Taekwondo first appeared in the Olympics as a demonstration sport at the 1988 Seoul Olympic Games.
It made its debut as an official Olympic sport at the 2000 Sydney Olympic Games. Since then it has also featured in Athens 2004 and will be one of the 26 sports in both the Beijing 2008 and the London 2012 Olympic Games.
Taekwondo is certainly not limited to those in superb physical condition. Anyone can take advantage of its benefits when learning proper techniques.
The Match, The Rules
Taekwondo is characterised by the use of powerful kicks. Using the legs allows athletes to have a greater reach and power to disable the opponent from a distance. In sparring, turning, front, back kicks are most often used.
The competition is fought on a ring which measures 10m x 10m.
The contestants wear a red or blue trunk protector (hogu) and head protector, a groin guard, forearm guards, shin guards, hand protectors, and a mouthpiece.
The duration of the contest is non-stop three rounds of two minutes each, with a one-minute rest period between rounds.
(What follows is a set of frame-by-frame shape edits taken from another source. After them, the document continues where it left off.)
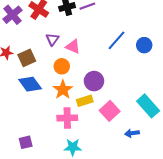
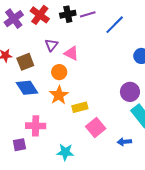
blue line: (116, 40) -> (115, 25), moved
purple circle: (94, 81) -> (130, 92), moved
pink square: (110, 111) -> (96, 127), moved
pink cross: (67, 118) -> (36, 126), moved

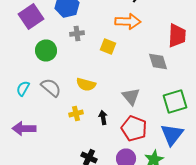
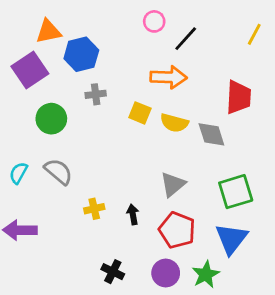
yellow semicircle: (86, 84) -> (174, 123), moved
gray triangle: (131, 96) -> (173, 184), turned 30

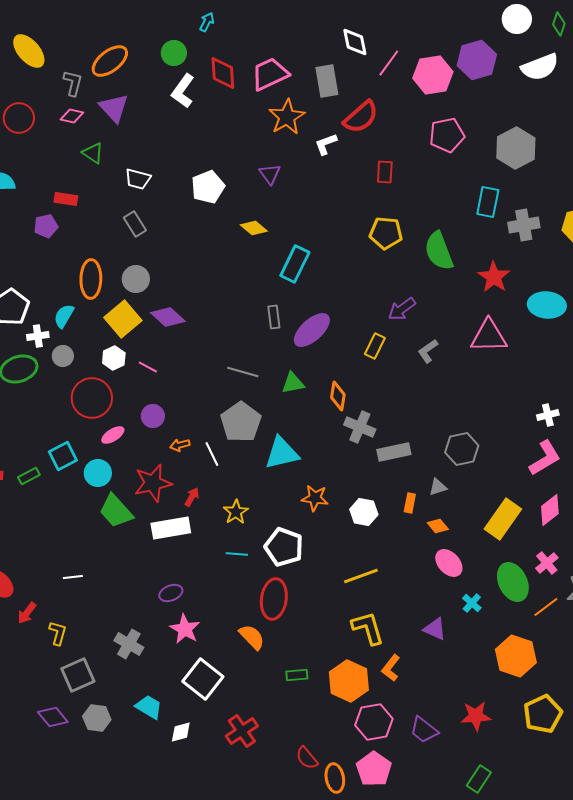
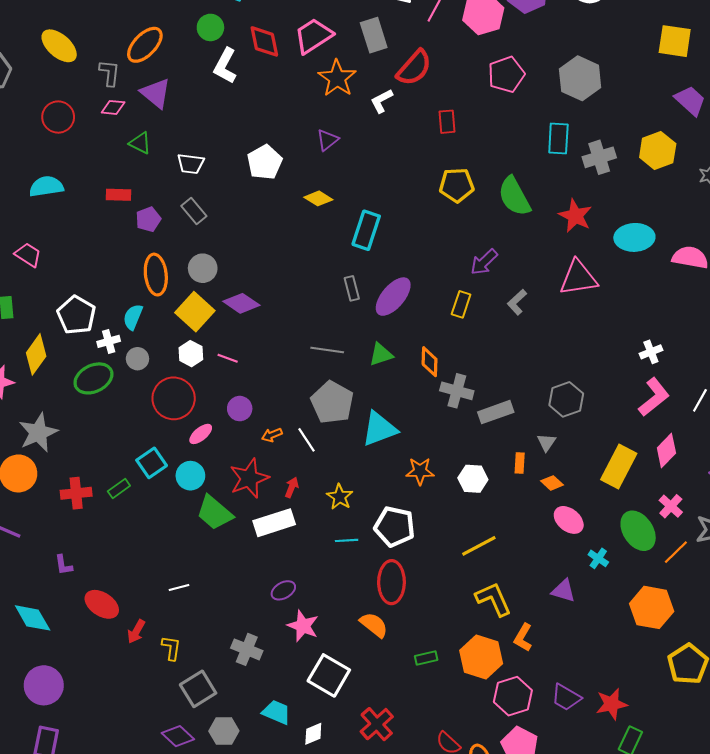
purple triangle: (270, 174) -> (327, 140), turned 35
purple pentagon: (46, 226) -> (148, 219), moved
gray triangle: (438, 487) -> (547, 442), turned -30
red star: (476, 716) -> (612, 704), moved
In case of a draw after the completion of the 3rd round, a 4th round of two minutes will be conducted as the sudden death overtime round.
In the event of a tied score after the sudden death round, the judging officials decide the match based on the initiative shown during the final round.
Foot techniques are only allowed by using the parts of the foot below the ankle bone, no shin or knee techniques are permitted.
Contestants are only allowed to strike with a closed hand, and only with the leading part of the hand.
Full force attack by fist and foot techniques is permitted on the areas covered by the trunk protector.
Attacks to the head are only allowed by foot techniques. Attacking the back of the head is prohibited, as are all hand techniques to the head.
Points are awarded when permitted techniques deliver full force (Doesn't have to be full force. Accurate and powerful, yes, but a balance of the two). Points may be awarded by judges for a successful technique as follows:
· One point for foot or fist attack that strikes the trunk protector.
· Two points for a turning kick that strikes the trunk Protector.
· Three points for a foot technique to the head guard
· Four points for a turning kick to the head guard
Declared winner if the opponent is knocked out or counted out.
Two types of penalties may be assigned for prohibited acts, "kyong-go" (warning penalty) and "geom-jum" (deduction penalty). Two "kyong-go" deduct one point and a "geom-jum" deducts one full point.
"Kyong-go" penalties include: evading by turning the back to the opponent; falling down; avoiding/stalling the match; grabbing, holding, or pushing; attacking below the waist; pretending injury; butting or attacking with knee; hitting the opponent’s face with the hand.
"Geom-jum" penalties include: attacking the opponent when the round has stopped; attacking a fallen opponent; intentionally attacking the opponent’s face with the hand.
Although only sparring is contested in the Olympics, breaking, poomsae and self-defense are also key parts of the martial art of taekwondo and contested frequently in other competitions.